Exactly as they appear below, repeat the lines from the one with "potential of these" through the one with "in Node.js, and". Drop every picture.

******************************

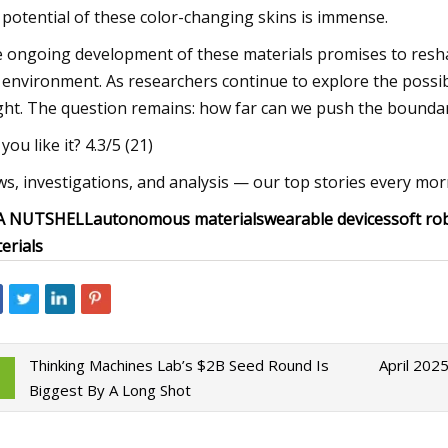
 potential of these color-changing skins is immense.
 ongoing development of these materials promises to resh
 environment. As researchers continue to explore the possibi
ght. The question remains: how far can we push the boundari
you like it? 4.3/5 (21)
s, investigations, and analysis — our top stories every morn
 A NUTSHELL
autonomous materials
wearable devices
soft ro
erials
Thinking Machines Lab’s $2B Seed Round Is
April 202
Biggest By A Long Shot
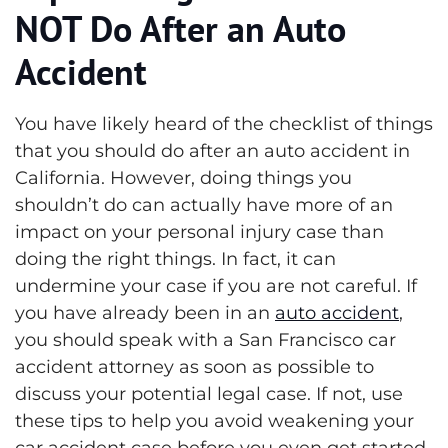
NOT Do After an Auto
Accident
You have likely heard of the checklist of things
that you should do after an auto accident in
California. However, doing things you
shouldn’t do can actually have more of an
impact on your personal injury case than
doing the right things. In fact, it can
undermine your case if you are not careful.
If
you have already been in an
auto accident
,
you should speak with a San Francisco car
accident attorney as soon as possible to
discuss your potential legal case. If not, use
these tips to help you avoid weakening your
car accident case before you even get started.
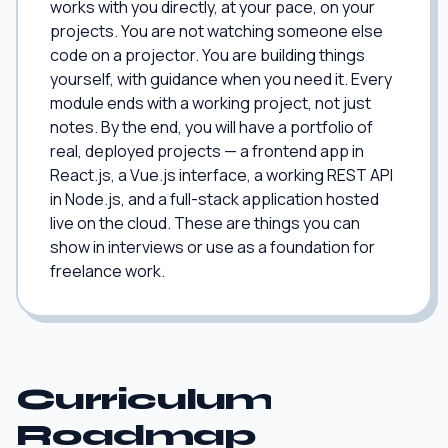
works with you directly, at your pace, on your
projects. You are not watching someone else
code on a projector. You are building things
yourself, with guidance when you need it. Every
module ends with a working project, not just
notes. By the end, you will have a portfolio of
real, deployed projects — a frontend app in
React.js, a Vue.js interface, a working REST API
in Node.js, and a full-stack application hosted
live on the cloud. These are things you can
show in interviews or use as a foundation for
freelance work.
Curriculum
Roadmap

******************************

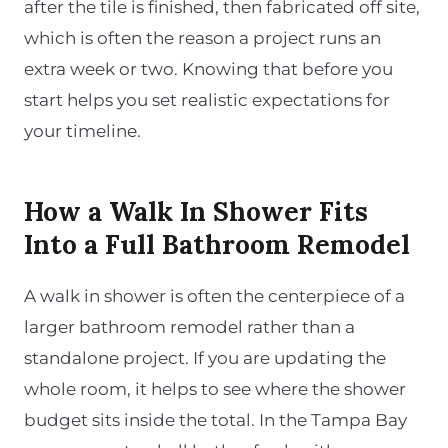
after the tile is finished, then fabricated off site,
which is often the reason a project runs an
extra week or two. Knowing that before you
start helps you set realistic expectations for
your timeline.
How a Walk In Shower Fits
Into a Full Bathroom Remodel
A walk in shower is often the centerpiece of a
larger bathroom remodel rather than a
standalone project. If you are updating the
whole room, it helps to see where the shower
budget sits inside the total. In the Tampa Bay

******************************

RESPONSE TO THIS EXERCISE -
 potential of these color-changing skins is immense.
 ongoing development of these materials promises to resh
 environment. As researchers continue to explore the possibi
ght. The question remains: how far can we push the boundari
you like it? 4.3/5 (21)
s, investigations, and analysis — our top stories every morn
 A NUTSHELL
autonomous materials
wearable devices
soft ro
erials
Thinking Machines Lab’s $2B Seed Round Is
April 202
Biggest By A Long Shot
NOT Do After an Auto
Accident
You have likely heard of the checklist of things
that you should do after an auto accident in
California. However, doing things you
shouldn’t do can actually have more of an
impact on your personal injury case than
doing the right things. In fact, it can
undermine your case if you are not careful.
If
you have already been in an
auto accident
,
you should speak with a San Francisco car
accident attorney as soon as possible to
discuss your potential legal case. If not, use
these tips to help you avoid weakening your
car accident case before you even get started.
works with you directly, at your pace, on your
projects. You are not watching someone else
code on a projector. You are building things
yourself, with guidance when you need it. Every
module ends with a working project, not just
notes. By the end, you will have a portfolio of
real, deployed projects — a frontend app in
React.js, a Vue.js interface, a working REST API
in Node.js, and a full-stack application hosted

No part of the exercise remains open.